Dunque, le teorie, le concezioni ideologiche, i piani di conquista, schiavizzazione e sterminio, la propaganda, la pratica quotidiana coincidono nel costruire un triangolo Ebrei-Russi-Asiatici come realtà da annientare totalmente e questo se nel nazifascismo assume caratteri industriali e moderni, non nasce col e nel nazismo ma prima, almeno decenni prima, e affonda le sue radici nelle teorie eugenetiche, nel darwinismo sociale, nell’antisemitismo clericale, nella biologizzazione della lotta di classe, nella russofobia ed ortodossofobia, nella legittimazione dei genocidi coloniali dei secoli precedenti. Ecco quindi che tre elementi che potevano apparire fra loro estranei come razzismo antisemita, razzismo antiasiatico e razzismo slavofobo hanno qualcosa di più oltre al fenomeno razzista in comune e ce l’hanno proprio a partire dal nodo geopolitico, umano, culturale, storico russo: è la russofobia l’elemento che collega il resto, è la Russia, assieme agli Ebrei, il vero nemico “razziale” dell’Occidente razzista, e lo è in quanto Stato che rappresenta, difende, influenza i popoli slavi, che sono appunto considerati “subumani asiatici”. Che alcuni di quei popoli, in primo luogo quello polacco, abbiano aderito al Cattolicesimo (con eccezioni luterane, in alcune fasi, nel Nord…) e quindi non siano assimilabili al nemico giurato millenario della Chiesa Cattolica e del suo braccio armato germanico, ossia la Chiesa Ortodossa, sarà fattore che verrà rimosso solo dai nazisti, che ben poco si interessavano alle logiche cattoliche e per i quali una Polonia per di più ospitante un numero assai rilevante di Ebrei non meritava in quanto cattolica un destino diverso da quello dei Russi ortodossi o atei; nelle fasi prenaziste i Polacchi non venivano considerati alla stregua dei Russi dai Tedeschi e tanto meno dagli Austriaci (che pure non ebbero alcun problema a spartirsi con lo zar il territorio polacco…), tanto che nella Prima Guerra Mondiale, quando le truppe del Kaiser  entrarono in Polonia non praticarono specifiche violenze né contro i Polacchi cattolici né contro quelli di religione ebraica, paragonabili a quelle del 1918 in Bielorussia, Ucraina e Paesi Baltici, al punto che molti Polacchi nel 1939 si illusero che la nuova occupazione tedesca sarebbe stata altrettanto “civile”.
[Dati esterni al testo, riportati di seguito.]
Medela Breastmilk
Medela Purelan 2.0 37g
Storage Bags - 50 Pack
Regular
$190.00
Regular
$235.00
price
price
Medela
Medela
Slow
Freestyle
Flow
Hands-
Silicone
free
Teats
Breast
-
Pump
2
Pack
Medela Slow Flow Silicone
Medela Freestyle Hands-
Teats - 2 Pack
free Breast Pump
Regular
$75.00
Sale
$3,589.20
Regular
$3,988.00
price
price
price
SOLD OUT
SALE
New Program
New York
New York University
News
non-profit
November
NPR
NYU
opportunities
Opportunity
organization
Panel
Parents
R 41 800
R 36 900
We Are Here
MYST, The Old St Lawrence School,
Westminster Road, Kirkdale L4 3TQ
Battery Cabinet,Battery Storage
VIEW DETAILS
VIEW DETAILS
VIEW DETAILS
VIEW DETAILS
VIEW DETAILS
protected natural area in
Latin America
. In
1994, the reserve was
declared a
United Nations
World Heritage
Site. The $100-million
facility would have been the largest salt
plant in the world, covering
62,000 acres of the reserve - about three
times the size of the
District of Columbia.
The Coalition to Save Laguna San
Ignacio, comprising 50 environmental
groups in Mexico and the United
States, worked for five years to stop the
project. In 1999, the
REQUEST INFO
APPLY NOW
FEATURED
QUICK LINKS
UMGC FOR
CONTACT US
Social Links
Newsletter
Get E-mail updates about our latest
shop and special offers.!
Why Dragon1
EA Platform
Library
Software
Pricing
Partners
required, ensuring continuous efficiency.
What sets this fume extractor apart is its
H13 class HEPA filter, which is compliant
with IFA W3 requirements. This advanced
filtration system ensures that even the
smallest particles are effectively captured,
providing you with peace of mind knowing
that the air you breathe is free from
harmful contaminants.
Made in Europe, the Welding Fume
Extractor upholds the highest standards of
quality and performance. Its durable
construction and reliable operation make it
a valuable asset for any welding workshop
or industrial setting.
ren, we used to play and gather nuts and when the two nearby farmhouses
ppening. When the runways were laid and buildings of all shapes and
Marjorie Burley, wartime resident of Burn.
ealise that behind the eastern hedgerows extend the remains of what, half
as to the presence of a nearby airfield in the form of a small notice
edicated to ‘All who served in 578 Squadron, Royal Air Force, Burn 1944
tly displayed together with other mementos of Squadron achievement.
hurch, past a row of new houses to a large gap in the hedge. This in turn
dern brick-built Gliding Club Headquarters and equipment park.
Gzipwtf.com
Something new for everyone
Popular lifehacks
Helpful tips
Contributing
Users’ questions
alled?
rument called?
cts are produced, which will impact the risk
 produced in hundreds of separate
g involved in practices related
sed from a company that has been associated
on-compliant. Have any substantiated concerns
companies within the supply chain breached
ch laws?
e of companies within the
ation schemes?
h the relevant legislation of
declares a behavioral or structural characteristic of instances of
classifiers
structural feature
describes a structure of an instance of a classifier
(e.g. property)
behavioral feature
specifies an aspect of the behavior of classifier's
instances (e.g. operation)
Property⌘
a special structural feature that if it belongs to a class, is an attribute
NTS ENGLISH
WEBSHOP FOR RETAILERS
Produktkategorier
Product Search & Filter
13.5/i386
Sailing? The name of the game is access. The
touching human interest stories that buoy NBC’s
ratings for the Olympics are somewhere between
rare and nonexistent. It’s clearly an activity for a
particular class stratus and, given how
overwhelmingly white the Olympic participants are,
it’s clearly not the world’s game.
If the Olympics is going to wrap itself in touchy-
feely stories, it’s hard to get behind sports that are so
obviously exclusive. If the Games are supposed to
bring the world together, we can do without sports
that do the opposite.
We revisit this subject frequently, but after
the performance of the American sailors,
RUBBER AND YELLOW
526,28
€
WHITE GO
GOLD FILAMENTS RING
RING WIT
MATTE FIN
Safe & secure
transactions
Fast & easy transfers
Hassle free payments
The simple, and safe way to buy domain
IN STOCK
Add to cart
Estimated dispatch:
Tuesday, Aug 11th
Chiunque, si tratti di un “democratico” europeista, di un nazionalista di destra russo, di un neonazista ucraino finanziato dalla democratica Unione Europea, di un antifascista russofobo, di un estremista islamofobo sionista, di un nazionalista polacco, di un autodefinito “comunista” antisemita, creda o faccia finta di credere o voglia che altri credano di poter ripudiare uno dei tre elementi di quel triangolo, di quella triade di odio fondato sul falso, accettando gli altri, finisce in realtà per rafforzare tutto quel tripode nefando che ha provocato nel nostro continente qualche decina di milioni di morti e di cui il ventre che lo partorì, come ammoniva Brecht, è sempre fertile, da Kiev a Marsiglia, da Trieste ad Atene, da Budapest a Riga, da Monaco di Baviera a Madrid.